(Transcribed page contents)
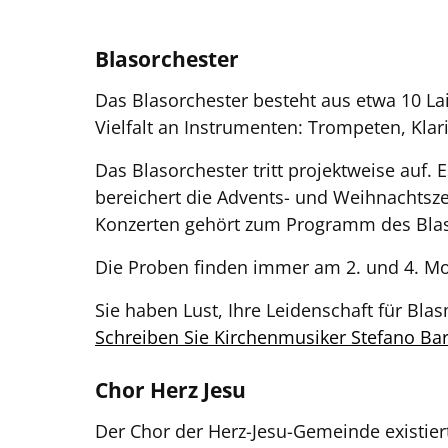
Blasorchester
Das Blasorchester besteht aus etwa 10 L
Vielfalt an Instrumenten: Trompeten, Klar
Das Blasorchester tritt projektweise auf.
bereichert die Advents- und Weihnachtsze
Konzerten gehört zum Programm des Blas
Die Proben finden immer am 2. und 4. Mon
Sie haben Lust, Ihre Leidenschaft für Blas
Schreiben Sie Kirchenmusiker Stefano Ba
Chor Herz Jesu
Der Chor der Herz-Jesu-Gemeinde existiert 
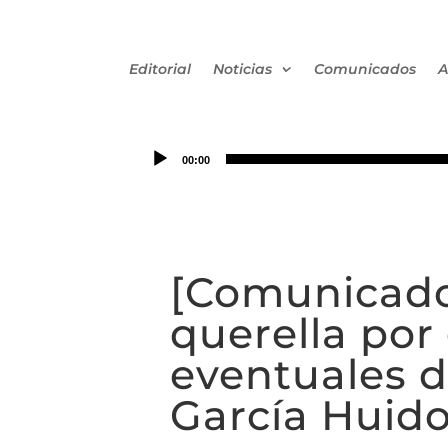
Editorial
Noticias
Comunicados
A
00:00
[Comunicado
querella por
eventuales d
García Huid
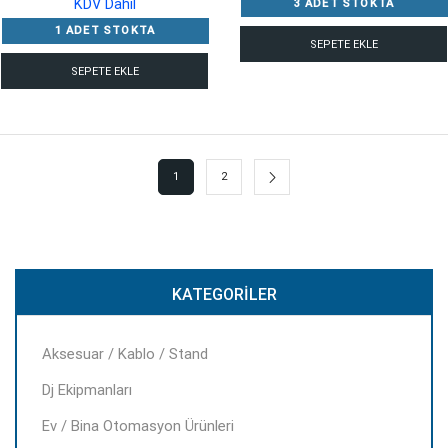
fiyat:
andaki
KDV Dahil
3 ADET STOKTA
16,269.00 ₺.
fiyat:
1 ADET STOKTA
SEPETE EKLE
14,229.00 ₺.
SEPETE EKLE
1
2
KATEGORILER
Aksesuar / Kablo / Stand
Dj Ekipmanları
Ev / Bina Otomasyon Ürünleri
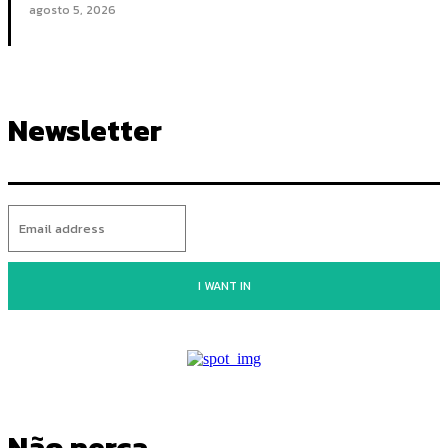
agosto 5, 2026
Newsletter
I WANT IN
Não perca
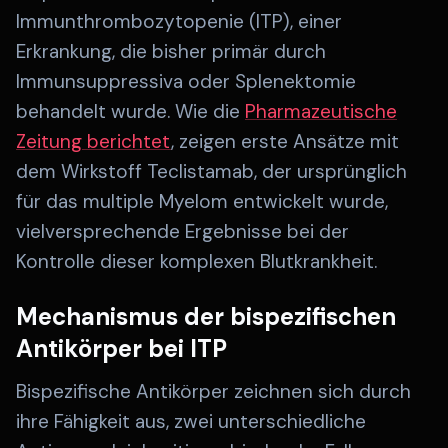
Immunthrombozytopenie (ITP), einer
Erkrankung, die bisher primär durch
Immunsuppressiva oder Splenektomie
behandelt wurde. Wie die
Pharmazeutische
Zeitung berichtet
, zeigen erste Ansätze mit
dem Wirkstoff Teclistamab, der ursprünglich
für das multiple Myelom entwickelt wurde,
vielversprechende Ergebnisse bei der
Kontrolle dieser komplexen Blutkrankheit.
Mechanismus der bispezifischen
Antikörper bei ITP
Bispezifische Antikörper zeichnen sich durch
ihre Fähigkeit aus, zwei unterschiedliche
==
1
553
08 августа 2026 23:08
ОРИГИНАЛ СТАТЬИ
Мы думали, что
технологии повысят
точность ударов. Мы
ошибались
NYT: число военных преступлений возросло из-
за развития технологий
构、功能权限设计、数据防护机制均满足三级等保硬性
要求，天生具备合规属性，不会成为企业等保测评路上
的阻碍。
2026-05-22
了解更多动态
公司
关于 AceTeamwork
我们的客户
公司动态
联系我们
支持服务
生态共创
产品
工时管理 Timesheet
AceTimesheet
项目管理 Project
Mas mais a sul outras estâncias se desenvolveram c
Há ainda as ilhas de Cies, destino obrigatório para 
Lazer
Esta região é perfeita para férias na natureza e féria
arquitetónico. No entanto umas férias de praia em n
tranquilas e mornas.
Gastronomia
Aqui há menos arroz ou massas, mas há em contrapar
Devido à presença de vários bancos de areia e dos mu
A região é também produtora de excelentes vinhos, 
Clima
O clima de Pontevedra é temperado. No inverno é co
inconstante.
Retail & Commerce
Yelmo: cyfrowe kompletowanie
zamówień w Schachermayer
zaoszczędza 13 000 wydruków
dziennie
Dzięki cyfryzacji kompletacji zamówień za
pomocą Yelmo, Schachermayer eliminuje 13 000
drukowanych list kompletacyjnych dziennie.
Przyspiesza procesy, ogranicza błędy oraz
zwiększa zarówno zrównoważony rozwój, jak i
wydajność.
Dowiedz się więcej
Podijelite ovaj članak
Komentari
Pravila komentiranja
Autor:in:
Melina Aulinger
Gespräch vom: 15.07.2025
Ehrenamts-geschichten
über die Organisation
==
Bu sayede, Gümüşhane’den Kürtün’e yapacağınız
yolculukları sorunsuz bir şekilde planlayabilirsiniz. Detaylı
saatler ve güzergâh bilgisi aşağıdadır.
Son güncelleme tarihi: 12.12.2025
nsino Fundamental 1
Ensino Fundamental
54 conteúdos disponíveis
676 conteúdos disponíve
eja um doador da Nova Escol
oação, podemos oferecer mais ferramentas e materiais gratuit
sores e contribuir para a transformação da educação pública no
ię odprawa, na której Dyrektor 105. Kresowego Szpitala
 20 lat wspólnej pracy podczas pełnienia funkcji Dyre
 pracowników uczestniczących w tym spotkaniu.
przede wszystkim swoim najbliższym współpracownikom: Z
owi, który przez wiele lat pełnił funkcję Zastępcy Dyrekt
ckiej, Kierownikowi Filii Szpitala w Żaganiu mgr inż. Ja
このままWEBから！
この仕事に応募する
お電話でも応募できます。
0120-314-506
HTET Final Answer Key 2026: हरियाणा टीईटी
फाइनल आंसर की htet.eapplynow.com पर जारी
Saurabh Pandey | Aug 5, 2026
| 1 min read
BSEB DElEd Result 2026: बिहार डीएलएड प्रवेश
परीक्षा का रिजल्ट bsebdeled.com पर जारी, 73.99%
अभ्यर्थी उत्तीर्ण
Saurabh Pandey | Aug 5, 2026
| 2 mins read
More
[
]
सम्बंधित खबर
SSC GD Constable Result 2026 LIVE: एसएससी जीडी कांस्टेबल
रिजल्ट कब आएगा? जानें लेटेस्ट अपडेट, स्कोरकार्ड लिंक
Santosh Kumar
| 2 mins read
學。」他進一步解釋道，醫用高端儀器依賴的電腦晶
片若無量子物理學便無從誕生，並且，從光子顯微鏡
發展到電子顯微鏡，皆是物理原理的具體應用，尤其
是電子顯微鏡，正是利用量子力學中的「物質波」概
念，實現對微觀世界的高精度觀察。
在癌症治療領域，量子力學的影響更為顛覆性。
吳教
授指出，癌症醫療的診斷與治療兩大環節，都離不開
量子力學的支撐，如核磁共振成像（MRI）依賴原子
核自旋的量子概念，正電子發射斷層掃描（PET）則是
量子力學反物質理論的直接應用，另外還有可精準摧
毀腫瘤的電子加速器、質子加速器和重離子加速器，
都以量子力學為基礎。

▸ **Exercise**
Identify the lines of the entries containing the string "Szpitala". Copy each such line.

▸ **Your solution**
ię odprawa, na której Dyrektor 105. Kresowego Szpitala
ckiej, Kierownikowi Filii Szpitala w Żaganiu mgr inż. Ja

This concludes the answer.